Lalu bagaimana upaya penyelamatan mata air ?

Upaya penyelamatan mata air sudah kami lakukan di Ngomang, Murgung, Ngaglik, Prataan, Pacing, Malo dan Krawang. Kita serius menangani sumber karena dulu petani gampang mendapat air untuk irigasi, tapi sekarang sudah mati. Yang semula mata airnya ada 17, tiba-tiba mati tinggal 6 sumber air sehingga tidak bisa untuk pengairan sawah. Apalagi 6 sumber air ini saja sudah digunakan untuk kepentingan air minum di 8 desa di kecamatan Montong, yaitu Guoterus, Ngindahan, Tanggulangin, Talangkembar, Topar dan desa sebelahnya.

Kemudian kita tangani bersama dengan Kepala Kesatuan Pemangku Hutan (KKPH) Parengan, Kita kerjasama dengan Dandim, melibatkan pramuka, Perguruan Setia Hati, SMKN Kehutanan, juga melibatkan CBP IPNU, alhamdulillah sumber mata air yang asalnya 6 meningkat menjadi 14, sehingga masih kehilangan tiga, tapi sangat mungkin yang tiga ini bisa kita pulihkan kembali di musim hujan ini.

Nilai tambah ekonomi dari pulihnya mata air ini apa?

Selain untuk air minum juga digunakan untuk pengairan sawah di kecamatan Singgahan di 11 desa, dengan total luas lahan 3800 hektar. Lha sawah itu per hektarnya panen 2 kali, setiap panen dapat 8 ton dengan harga 2 ribu rupiah per kilonya. Berarti 16 juta, dan 32 juta kalau panen dua kali. Kemudian kali 3800 hektar, berarti nilainya ada 121,6 M.

Kemudian diantara taman padi yang satu dengan yang lain ditanami jagung, yang per hektar bisa menghasilkan 7 ton dan 1 kilo juga berharga 2 ribuan. Berarti 14 juta kali 3800 hektar, kira-kira ada 53 M. jadi totalnya 174 M.

Kaitan antara pemulihan mata air dengan penyelamatan hutannya bagaimana?

Pemulihan mata air memungkinkan masyarakat menanami lahannya, ada orang kerja. Berarti kita sudah bisa menampung tenaga kerja beberapa ribu orang dan andaikata beberapa ribu orang ini tidak bekerja, lalu masuk di hutan, kira-kira berapa ribu gibik akan habis. Dari 80 ribu orang penduduk disini kalau ngambil satu-satu sudah 80 ribu gibik. Ini adalah upaya kita bersama, dari NU, GNKL, dari Perum Perhutani, Administratur Perhutani Parengan sangat aktif dalam hal ini.
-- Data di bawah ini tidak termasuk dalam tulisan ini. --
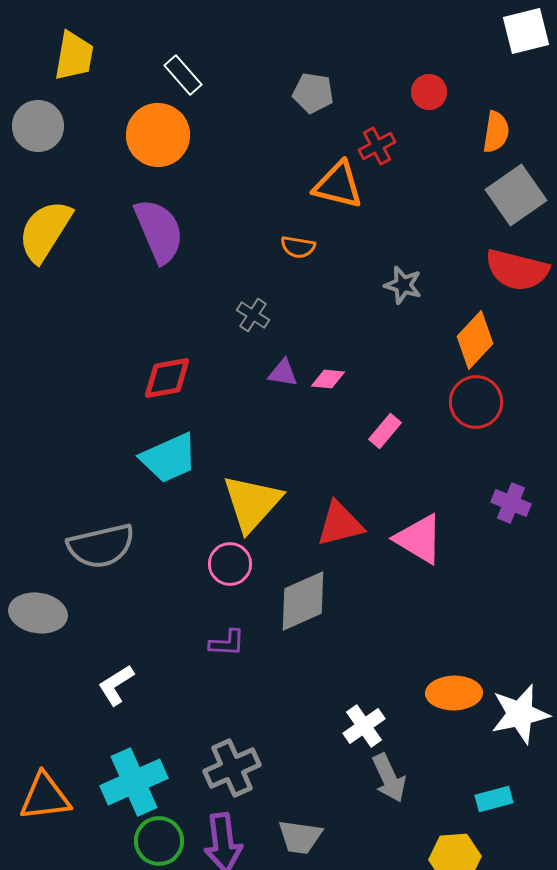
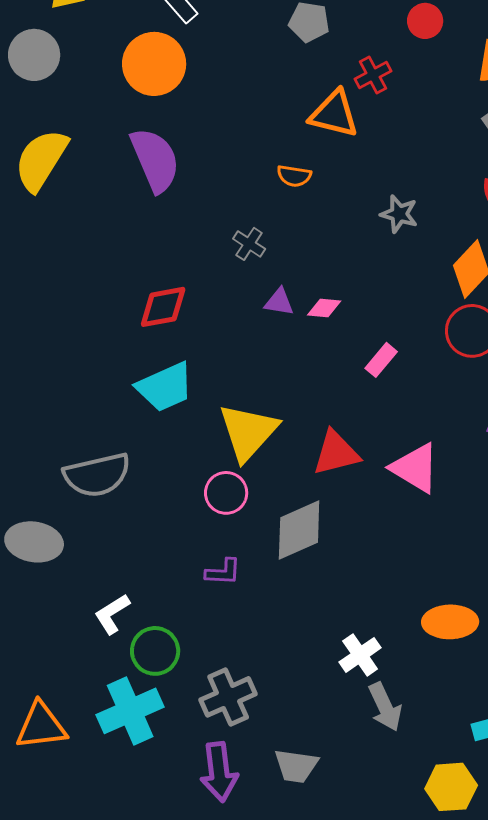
green circle: (159, 841) -> (155, 651), moved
Kapan Pesantren Walisongo ini didirikan?

Pada tahun 1977 dan saya langsung aktif menangani, saat itu hutannya masih rimbun, tapi saya sudah berfikir kalau pohonnya, yang waktu itu sudah berumur 60 tahun ke atas ditebang, kemudian tidak ada penanaman generasi baru, pasti akan gundul.

Tanaman dari tahun 1977 sudah kita panen dan sudah bisa digunakan untuk menghajikan santri. Tahun 1986 saya juara nasional terbaik untuk petani hutan. Saat itu masih zaman pak Harto, penyerahannya di Kalimantan Barat, di desa Mandor dan menteri kehutanannya masih pak Jamaluddin.

Tahun 1998 saya juara terbaik nasional untuk penghijauan. Tahun 2004, saya juara terbaik Jawa Timur untuk perintis lingkungan. Tahun 2002 saya terbaik lingkungan hidup di Jawa Timur.

Prioritasnya sekarang apa?

Saat ini saya masih perlu membangun dan menyentuh orangnya. Kalau orangnya tak dibangun kan susah, akhirnya saya mendirikan sekolah menengah jurusan kehutanan.

Kami melakukan kaderisasi untuk sadar lingkungan dari usia dini yang agar bisa mempengaruhi keluarganya, lingkungannya, tetangga-tetangganya, sekalian memberikan contoh pada pesantren lain agar berparatisipasi bahwa penghijauan adalah bagian dari sunnatullah dan sunnah rasul.

Nabi bersabda seperti diriwayatkan oleh Said al Qudri yang jika diterjemahkan bebas bahwa dunia itu indah dan hijau dan sesungguhnya Allah membuat khalifah di dunia dan Allah akan memantau sejauh mana mereka berbuat “hijau” di muka bumi.  Maka NU dasarnya adalah hijau.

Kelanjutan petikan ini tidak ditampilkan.